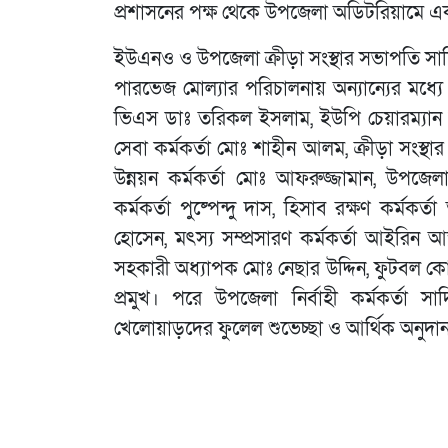
প্রশাসনের পক্ষ থেকে উপজেলা অডিটরিয়ামে এক 
ইউএনও ও উপজেলা ক্রীড়া সংস্থার সভাপতি সাদি
পারভেজ মোল্যার পরিচালনায় অন্যান্যের মধ্য
ভিএস ডাঃ তরিকল ইসলাম, ইউপি চেয়ারম্যান 
সেবা কর্মকর্তা মোঃ শাহীন আলম, ক্রীড়া সংস্থা
উন্নয়ন কর্মকর্তা মোঃ আফরুজ্জামান, উপজে
কর্মকর্তা পুষ্পেন্দু দাস, হিসাব রক্ষণ কর্মকর
হোসেন, মৎস্য সম্প্রসারণ কর্মকর্তা আইরিন আ
সহকারী অধ্যাপক মোঃ নেছার উদ্দিন, ফুটবল ক
প্রমুখ। পরে উপজেলা নির্বাহী কর্মকর্তা
খেলোয়াড়দের ফুলেল শুভেচ্ছা ও আর্থিক অনুদা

***

EXERCISE INSTRUCTIONS:
All of the records need to be restated word for word, but not the pictures.

TASK RESULT:
প্রশাসনের পক্ষ থেকে উপজেলা অডিটরিয়ামে এক 
ইউএনও ও উপজেলা ক্রীড়া সংস্থার সভাপতি সাদি
পারভেজ মোল্যার পরিচালনায় অন্যান্যের মধ্য
ভিএস ডাঃ তরিকল ইসলাম, ইউপি চেয়ারম্যান 
সেবা কর্মকর্তা মোঃ শাহীন আলম, ক্রীড়া সংস্থা
উন্নয়ন কর্মকর্তা মোঃ আফরুজ্জামান, উপজে
কর্মকর্তা পুষ্পেন্দু দাস, হিসাব রক্ষণ কর্মকর
হোসেন, মৎস্য সম্প্রসারণ কর্মকর্তা আইরিন আ
সহকারী অধ্যাপক মোঃ নেছার উদ্দিন, ফুটবল ক
প্রমুখ। পরে উপজেলা নির্বাহী কর্মকর্তা
খেলোয়াড়দের ফুলেল শুভেচ্ছা ও আর্থিক অনুদা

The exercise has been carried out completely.